* **Task goal**:
Reproduce the listing below character for character; drop every image.

* **Provided records**:
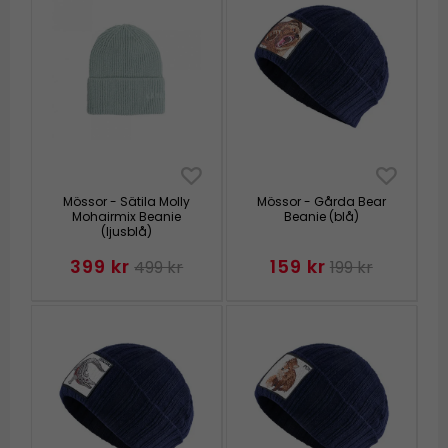
Mössor - Sätila Molly
Mössor - Gårda Bear
Mohairmix Beanie
Beanie (blå)
(ljusblå)
399 kr
159 kr
499 kr
199 kr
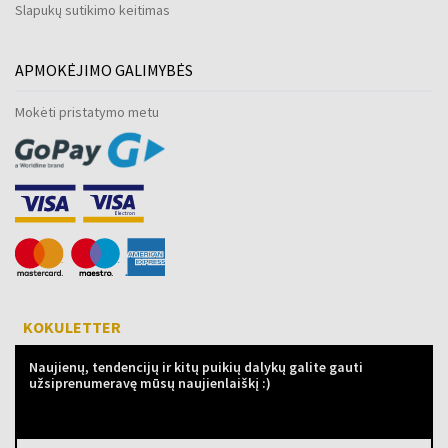
Slapukų sutikimo keitimas
APMOKĖJIMO GALIMYBĖS
Mokėti pristatymo metu
KOKULETTER
Naujienų, tendencijų ir kitų puikių dalykų galite gauti
užsiprenumeravę mūsų naujienlaiškį :)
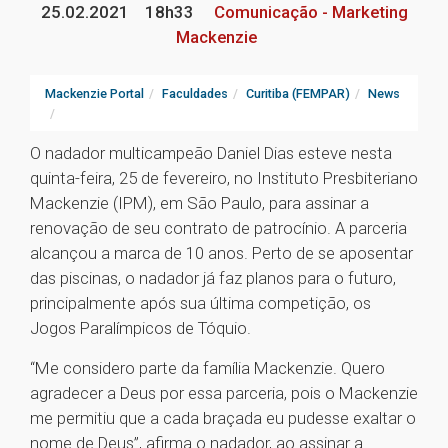
25.02.2021
18h33
Comunicação - Marketing
Mackenzie
Mackenzie Portal
Faculdades
Curitiba (FEMPAR)
News
O nadador multicampeão Daniel Dias esteve nesta
quinta-feira, 25 de fevereiro, no Instituto Presbiteriano
Mackenzie (IPM), em São Paulo, para assinar a
renovação de seu contrato de patrocínio. A parceria
alcançou a marca de 10 anos. Perto de se aposentar
das piscinas, o nadador já faz planos para o futuro,
principalmente após sua última competição, os
Jogos Paralímpicos de Tóquio.
“Me considero parte da família Mackenzie. Quero
agradecer a Deus por essa parceria, pois o Mackenzie
me permitiu que a cada braçada eu pudesse exaltar o
nome de Deus”, afirma o nadador, ao assinar a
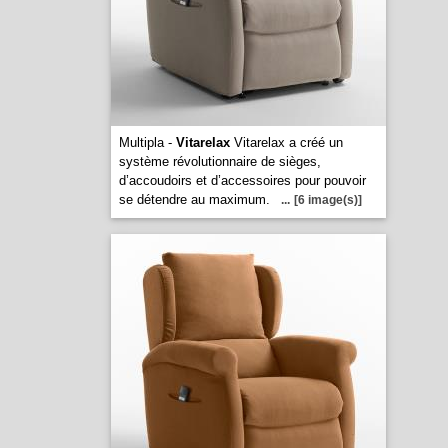
Multipla -
Vitarelax
Vitarelax a créé un
système révolutionnaire de sièges,
d’accoudoirs et d’accessoires pour pouvoir
se détendre au maximum.
...
[6 image(s)]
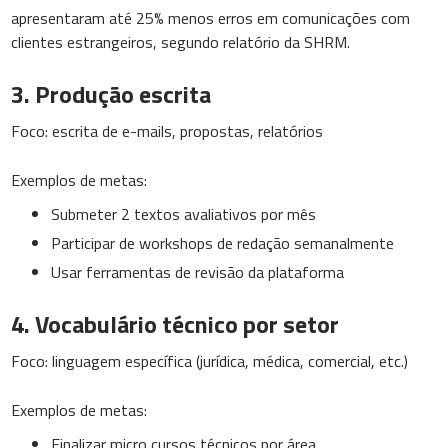
apresentaram até 25% menos erros em comunicações com
clientes estrangeiros, segundo relatório da SHRM.
3. Produção escrita
Foco: escrita de e-mails, propostas, relatórios
Exemplos de metas:
Submeter 2 textos avaliativos por mês
Participar de workshops de redação semanalmente
Usar ferramentas de revisão da plataforma
4. Vocabulário técnico por setor
Foco: linguagem específica (jurídica, médica, comercial, etc.)
Exemplos de metas:
Finalizar micro cursos técnicos por área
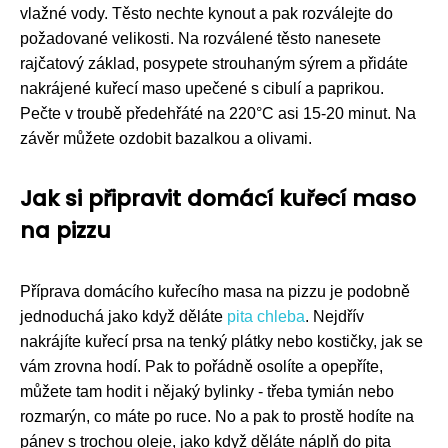
vlažné vody. Těsto nechte kynout a pak rozválejte do
požadované velikosti. Na rozválené těsto nanesete
rajčatový základ, posypete strouhaným sýrem a přidáte
nakrájené kuřecí maso upečené s cibulí a paprikou.
Pečte v troubě předehřáté na 220°C asi 15-20 minut. Na
závěr můžete ozdobit bazalkou a olivami.
Jak si připravit domácí kuřecí maso
na pizzu
Příprava domácího kuřecího masa na pizzu je podobně
jednoduchá jako když děláte
pita chleba
. Nejdřív
nakrájíte kuřecí prsa na tenký plátky nebo kostičky, jak se
vám zrovna hodí. Pak to pořádně osolíte a opepříte,
můžete tam hodit i nějaký bylinky - třeba tymián nebo
rozmarýn, co máte po ruce. No a pak to prostě hodíte na
pánev s trochou oleje, jako když děláte náplň do pita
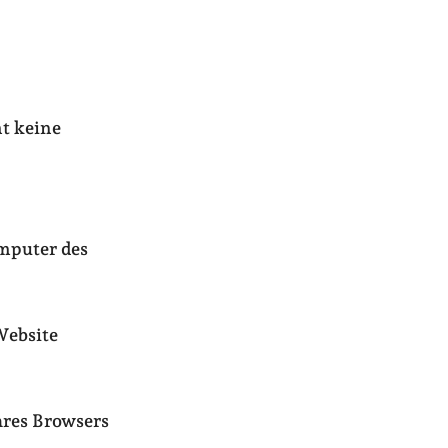
t keine
mputer des
Website
hres Browsers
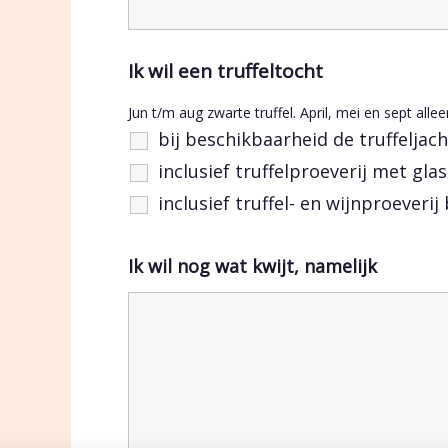
Ik wil een truffeltocht
Jun t/m aug zwarte truffel. April, mei en sept allee
bij beschikbaarheid de truffeljac
inclusief truffelproeverij met glas
inclusief truffel- en wijnproeverij
Ik wil nog wat kwijt, namelijk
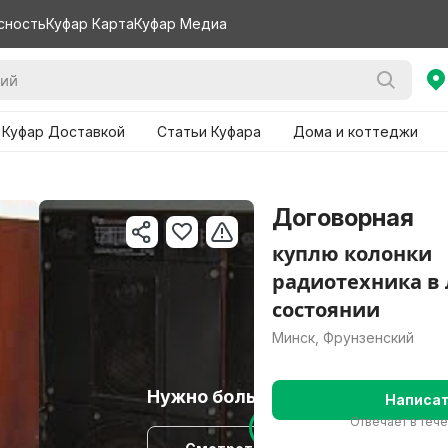
сность
Куфар Карта
Куфар Медиа
 Куфар Доставкой
Статьи Куфара
Дома и коттеджи
Договорная
куплю колонки
радиотехника в
состоянии
Минск, Фрунзенский
Нужно больше вариантов?
Написа
Отвечает в теч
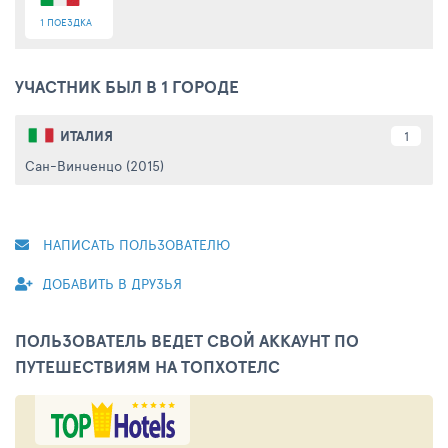
1 ПОЕЗДКА
УЧАСТНИК БЫЛ В 1 ГОРОДЕ
ИТАЛИЯ
1
Сан-Винченцо (2015)
НАПИСАТЬ ПОЛЬЗОВАТЕЛЮ
ДОБАВИТЬ В ДРУЗЬЯ
ПОЛЬЗОВАТЕЛЬ ВЕДЕТ СВОЙ АККАУНТ ПО
ПУТЕШЕСТВИЯМ НА ТОПХОТЕЛС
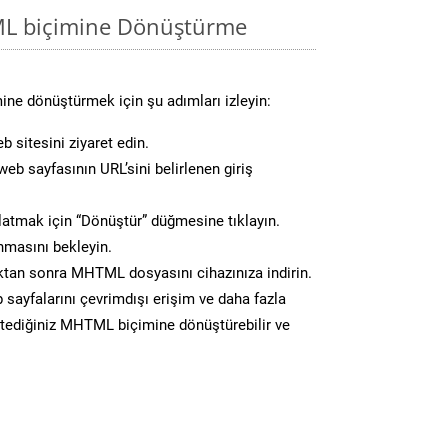
ML biçimine Dönüştürme
ne dönüştürmek için şu adımları izleyin:
b sitesini ziyaret edin.
eb sayfasının URL’sini belirlenen giriş
atmak için “Dönüştür” düğmesine tıklayın.
masını bekleyin.
an sonra MHTML dosyasını cihazınıza indirin.
 sayfalarını çevrimdışı erişim ve daha fazla
istediğiniz MHTML biçimine dönüştürebilir ve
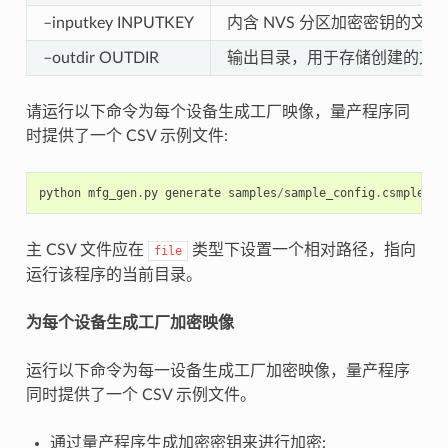
–inputkey INPUTKEY
内含 NVS 分区加密密钥的文件
–outdir OUTDIR
输出目录，用于存储创建的文
请运行以下命令为每个设备生成工厂映像，量产程序同
时提供了一个 CSV 示例文件:
python
mfg_gen
.
py
generate
samples
/
sample_config
.
csmples
/
s
主 CSV 文件应在
类型下设置一个相对路径，指向
file
运行该程序的当前目录。
为每个设备生成工厂加密映像
运行以下命令为每一设备生成工厂加密映像，量产程序
同时提供了一个 CSV 示例文件。
通过量产程序生成加密密钥来进行加密:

* **Exercise solution**:
Mössor - Sätila Molly
Mössor - Gårda Bear
Mohairmix Beanie
Beanie (blå)
(ljusblå)
399 kr
159 kr
499 kr
199 kr
Slapukų sutikimo keitimas
APMOKĖJIMO GALIMYBĖS
Mokėti pristatymo metu
KOKULETTER
Naujienų, tendencijų ir kitų puikių dalykų galite gauti
užsiprenumeravę mūsų naujienlaiškį :)
25.02.2021
18h33
Comunicação - Marketing
Mackenzie
Mackenzie Portal
Faculdades
Curitiba (FEMPAR)
News
O nadador multicampeão Daniel Dias esteve nesta
quinta-feira, 25 de fevereiro, no Instituto Presbiteriano
Mackenzie (IPM), em São Paulo, para assinar a
renovação de seu contrato de patrocínio. A parceria
alcançou a marca de 10 anos. Perto de se aposentar
das piscinas, o nadador já faz planos para o futuro,
principalmente após sua última competição, os
Jogos Paralímpicos de Tóquio.
“Me considero parte da família Mackenzie. Quero
agradecer a Deus por essa parceria, pois o Mackenzie
me permitiu que a cada braçada eu pudesse exaltar o
nome de Deus”, afirma o nadador, ao assinar a
Multipla -
Vitarelax
Vitarelax a créé un
système révolutionnaire de sièges,
d’accoudoirs et d’accessoires pour pouvoir
se détendre au maximum.
...
[6 image(s)]
apresentaram até 25% menos erros em comunicações com
clientes estrangeiros, segundo relatório da SHRM.
3. Produção escrita
Foco: escrita de e-mails, propostas, relatórios
Exemplos de metas:
Submeter 2 textos avaliativos por mês
Participar de workshops de redação semanalmente
Usar ferramentas de revisão da plataforma
4. Vocabulário técnico por setor
Foco: linguagem específica (jurídica, médica, comercial, etc.)
Exemplos de metas:
Finalizar micro cursos técnicos por área
vlažné vody. Těsto nechte kynout a pak rozválejte do
požadované velikosti. Na rozválené těsto nanesete
rajčatový základ, posypete strouhaným sýrem a přidáte
nakrájené kuřecí maso upečené s cibulí a paprikou.
Pečte v troubě předehřáté na 220°C asi 15-20 minut. Na
závěr můžete ozdobit bazalkou a olivami.
Jak si připravit domácí kuřecí maso
na pizzu
Příprava domácího kuřecího masa na pizzu je podobně
jednoduchá jako když děláte
pita chleba
. Nejdřív
nakrájíte kuřecí prsa na tenký plátky nebo kostičky, jak se
vám zrovna hodí. Pak to pořádně osolíte a opepříte,
můžete tam hodit i nějaký bylinky - třeba tymián nebo
rozmarýn, co máte po ruce. No a pak to prostě hodíte na
pánev s trochou oleje, jako když děláte náplň do pita
t keine
mputer des
Website
hres Browsers
Ik wil een truffeltocht
Jun t/m aug zwarte truffel. April, mei en sept allee
bij beschikbaarheid de truffeljac
inclusief truffelproeverij met glas
inclusief truffel- en wijnproeverij
Ik wil nog wat kwijt, namelijk
сность
Куфар Карта
Куфар Медиа
 Куфар Доставкой
Статьи Куфара
Дома и коттеджи
Договорная
куплю колонки
радиотехника в
состоянии
Минск, Фрунзенский
Нужно больше вариантов?
Написа
Отвечает в теч
1 ПОЕЗДКА
УЧАСТНИК БЫЛ В 1 ГОРОДЕ
ИТАЛИЯ
1
Сан-Винченцо (2015)
НАПИСАТЬ ПОЛЬЗОВАТЕЛЮ
ДОБАВИТЬ В ДРУЗЬЯ
ПОЛЬЗОВАТЕЛЬ ВЕДЕТ СВОЙ АККАУНТ ПО
ПУТЕШЕСТВИЯМ НА ТОПХОТЕЛС
ML biçimine Dönüştürme
ne dönüştürmek için şu adımları izleyin:
b sitesini ziyaret edin.
eb sayfasının URL’sini belirlenen giriş
atmak için “Dönüştür” düğmesine tıklayın.
masını bekleyin.
an sonra MHTML dosyasını cihazınıza indirin.
 sayfalarını çevrimdışı erişim ve daha fazla
istediğiniz MHTML biçimine dönüştürebilir ve
–inputkey INPUTKEY
内含 NVS 分区加密密钥的文件
–outdir OUTDIR
输出目录，用于存储创建的文
请运行以下命令为每个设备生成工厂映像，量产程序同
时提供了一个 CSV 示例文件:
python
mfg_gen
.
py
generate
samples
/
sample_config
.
csmples
/
s
主 CSV 文件应在
类型下设置一个相对路径，指向
file
运行该程序的当前目录。
为每个设备生成工厂加密映像
运行以下命令为每一设备生成工厂加密映像，量产程序
同时提供了一个 CSV 示例文件。
通过量产程序生成加密密钥来进行加密:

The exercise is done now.